1744-1834
Circa 1767
Oil on canvas
49.6 x 39.75 ins, 126 x 101 cm
Joyce Crowther was the daughter of John Crowther of Bow, owner of the Bow china factory. There is a pun in the bow she is holding.
In 1764 aged 20 Joyce married Sir James Winter Lake, 3rd baronet (1741-1807) of The Firs, Edmonton. She died on 25 July 1834, aged 90, at Boulogne sur Mer.
Sir James was the eldest son of Sir Atwell Lake and Mary, the daughter of James Winter of Mile End. Sir James was admitted to Trinity College Cambridge on 2 June 1760 where he studied classical languages. Cultured and with a lifelong interest in the arts he became a passionate collector, following in the footsteps of his father and grandfather. He was able to do this because of his great wealth derived from his succession of positions with the Hudson’s Bay Company: as a member of the Committee (1761-82), then as Deputy Governor (1782-99) and finally as Governor (1799-1807).
Francis Cotes had been apprenticed to George Knapton from about 1741 to 1747. He worked in pastels and crayon into the 1750s. His first recorded portrait in oils was in 1753.
He exhibited at The Society of Artists from 1760 and was much influenced by Reynolds although Cotes’ likenesses were more informal and intimate. As one of the most fashionable and sought after portrait painters in London, he became a founder member of The Royal Academy in 1768.
This portrait was not painted earlier than 1764 (the year of Joyce’s marriage when she was 20) and probably dates from slightly later, based on the sitter’s apparent age and on comparison with other portraits by Cotes at around this time. The portrait most likely dates to 1767, when Cotes painted similar works including Thomas Crathorne and his wife Isabel.

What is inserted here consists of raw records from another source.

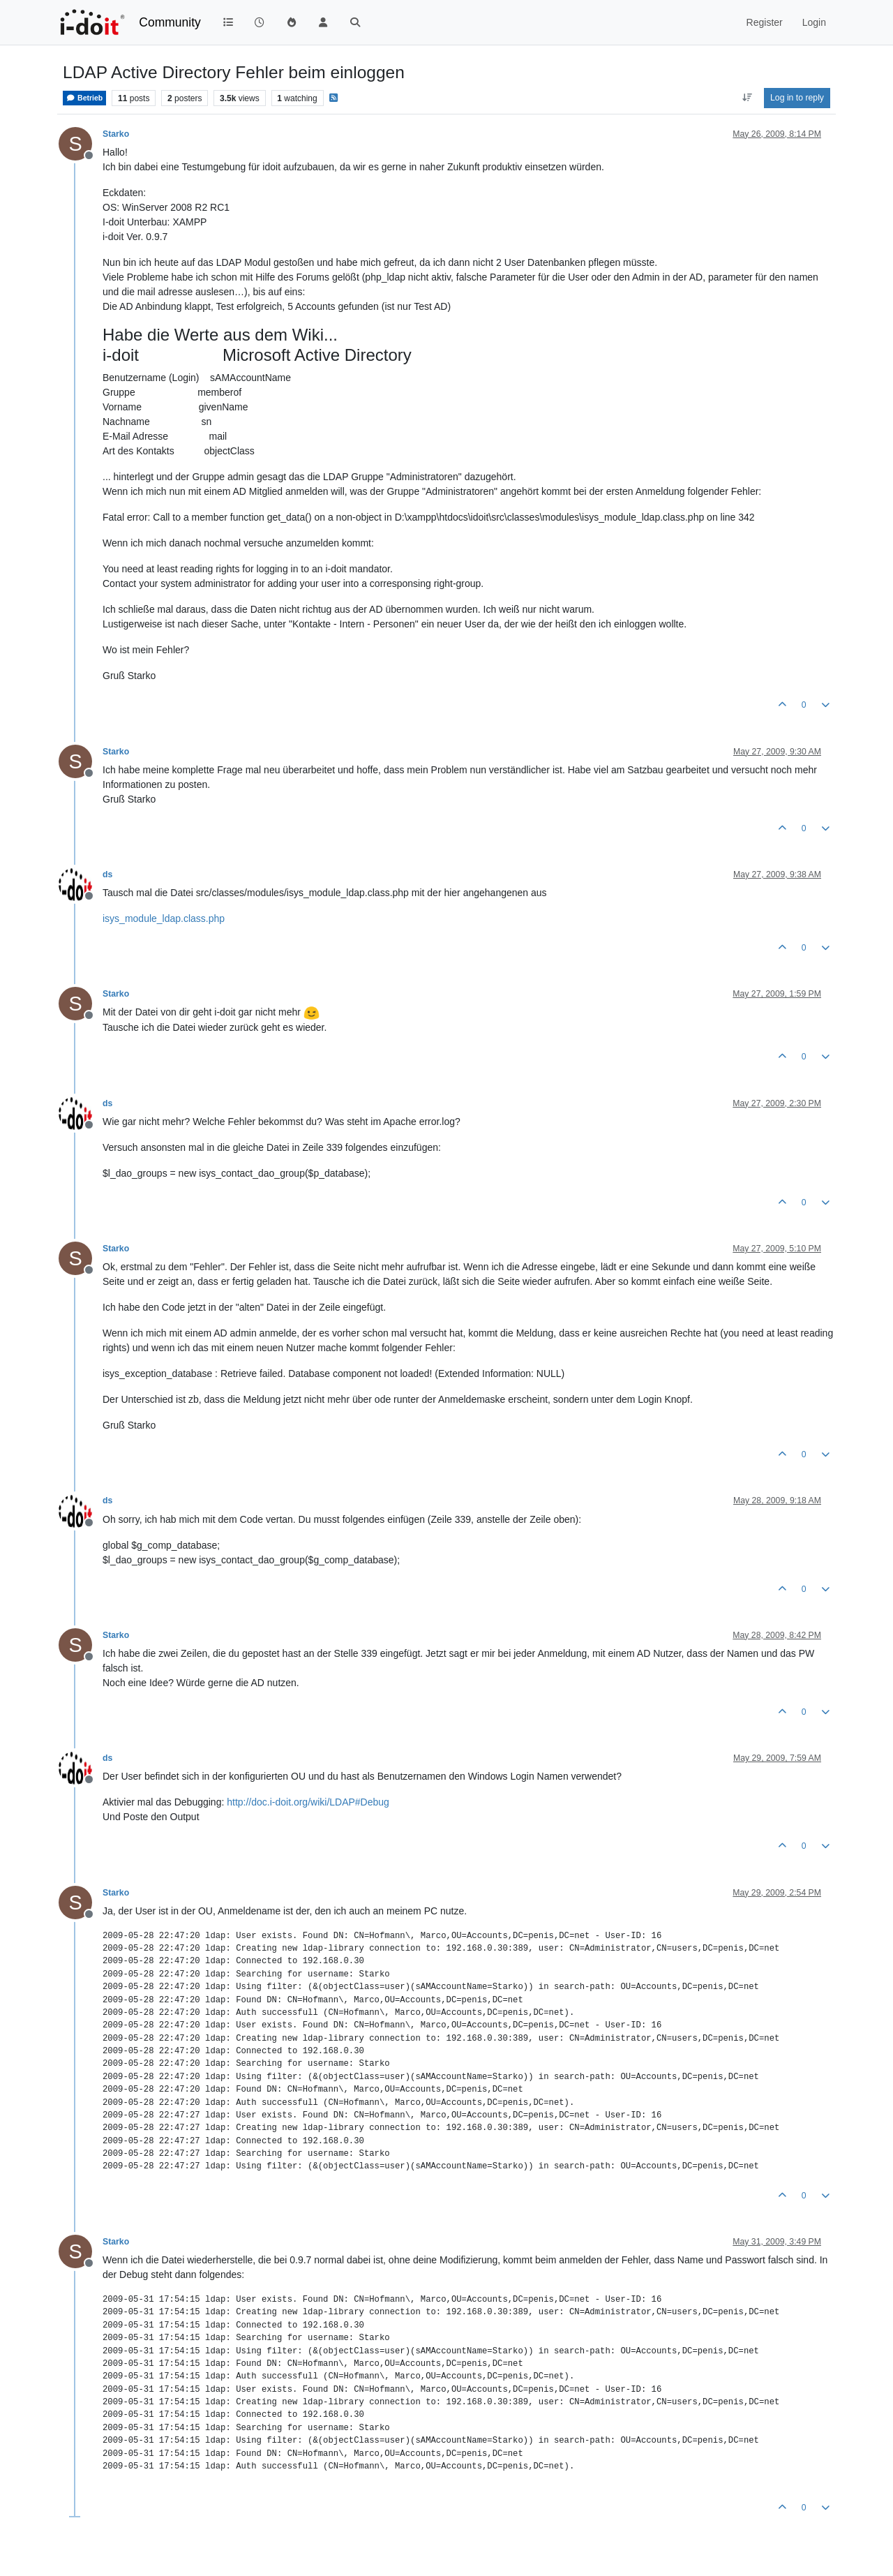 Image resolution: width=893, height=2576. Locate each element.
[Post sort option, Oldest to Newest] (746, 97)
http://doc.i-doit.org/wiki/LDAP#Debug (308, 1802)
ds (107, 874)
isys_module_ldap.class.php (164, 918)
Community (170, 22)
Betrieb (84, 98)
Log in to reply (797, 98)
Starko (116, 134) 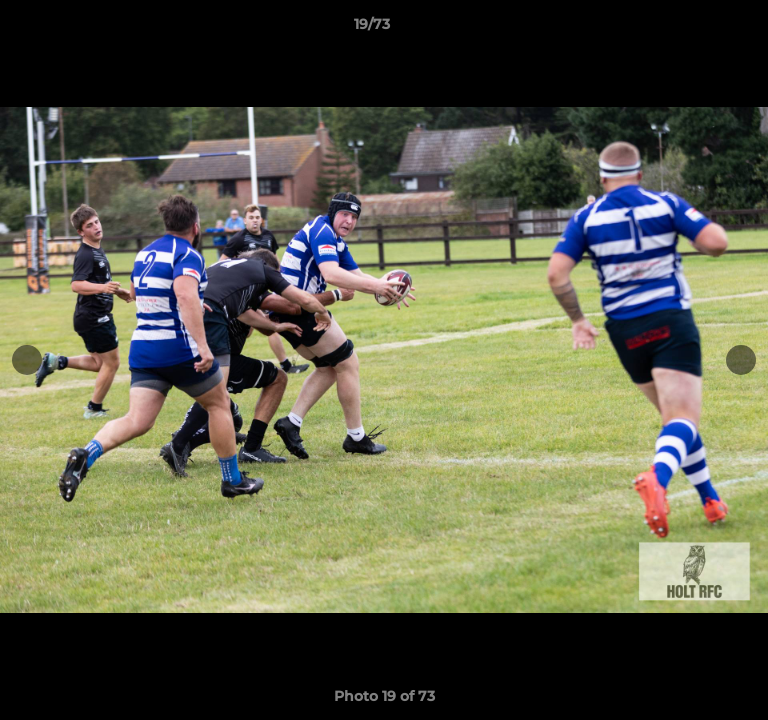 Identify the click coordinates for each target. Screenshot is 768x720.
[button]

The Diana imagery in this portrait has significant similarities to Reynolds, particularly through the work of the drapery painter Peter Toms (1726-1777), who worked for Reynolds from c. 1755 to the early 1760s and then intensively for Cotes from 1763 or 1764.
J. T. Smith, Nollekins and his Times and Memoirs of Contemporary Artists vol.1 page 161.